Prompted by McKenna's article, permit me to enter the discussion on quality and public education.
In the spring of 1975, Garfield High School underwent its periodic review by the Western Assn. of Schools and Colleges. The accreditation team found over 90 violations of educational procedures and indicated to the Los Angeles Board of Education that it intended to remove accreditation from the school and the district.
A compromise was reached in which the school district would remove all of the administrative team at the school. In turn, the WASC team would permit two one-year probationary periods to correct the situation.
I was assigned to Garfield High School from another principalship and was permitted to select a new administrative team.
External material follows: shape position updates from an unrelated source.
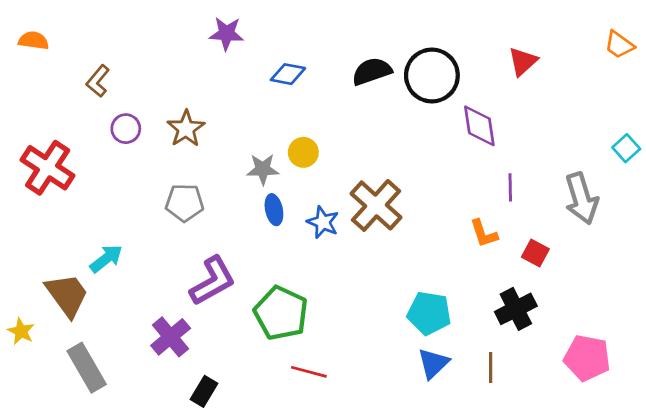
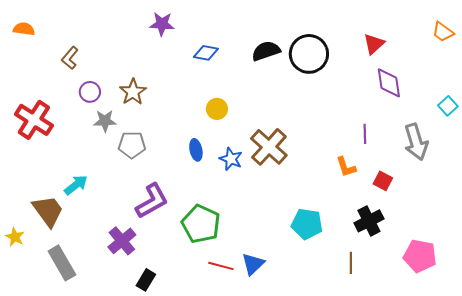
purple diamond: (479, 126) -> (389, 83), moved
gray star: (263, 169) -> (105, 121), moved
blue triangle: (433, 363) -> (253, 264), moved

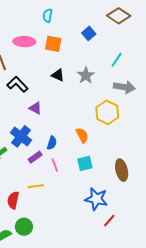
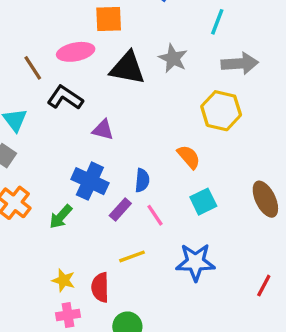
pink ellipse: (24, 42) -> (76, 52), moved
black triangle: (58, 75) -> (127, 68), size x1.6
blue star: (96, 199) -> (195, 262), moved

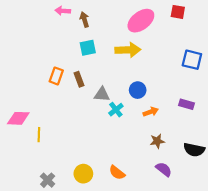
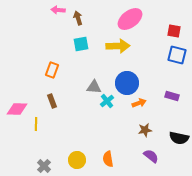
red square: (178, 12) -> (174, 31), moved
brown rectangle: (79, 79) -> (52, 101), moved
blue circle: (138, 90) -> (127, 83), size x1.5
orange semicircle: (117, 173) -> (108, 159), turned 42

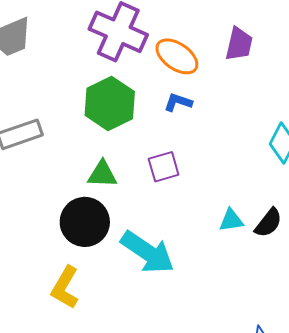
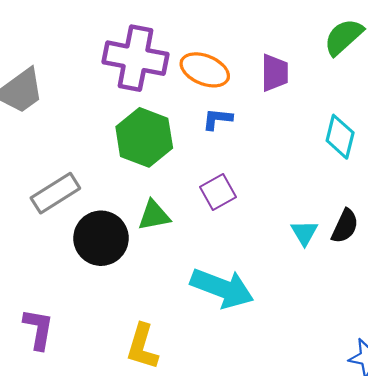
purple trapezoid: (239, 44) -> (275, 73), moved
cyan triangle: (231, 220) -> (304, 233), turned -40
black circle: (85, 222) -> (101, 238), moved

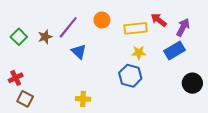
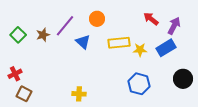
yellow rectangle: (136, 28) -> (119, 43), moved
blue triangle: (79, 52) -> (83, 42), moved
yellow star: (139, 53) -> (140, 50), moved
blue hexagon: (130, 76) -> (139, 84), moved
During the two years of probation, the entire staff and parent advisory groups at Garfield High School addressed the violations by implementing major changes.
After two years, the school had vision, direction and purpose with which an already established and competent staff could take pride.
Before school opened in September, 1975, every student was assigned a program.
Over 500 students roaming the campus were rounded up in those first few days. Those young adults were 18 to 25 years old. Subsequently, we learned that many of them created the mayhem, murder, and drug selling which had been a part of the school's existence.
The message to these individuals was clear. If you are serious about schooling, we will counsel you into an adult program; if you are not, stay out.
The issue is not whether students are kicked out. The issues are whether accepting student behavior on the students' terms delivers blatant mediocrity and whether a school shall have standards which all students are expected to meet.
All students--black, Latino, Asian or white--must be required to meet societal standards because as educators we know that students can meet these standards when it is expected of them.
PAUL M. POSSEMATO
(The writer is now associate superintendent of the Policy Implementation and Evaluation Unit in the L.A. Unified School District.)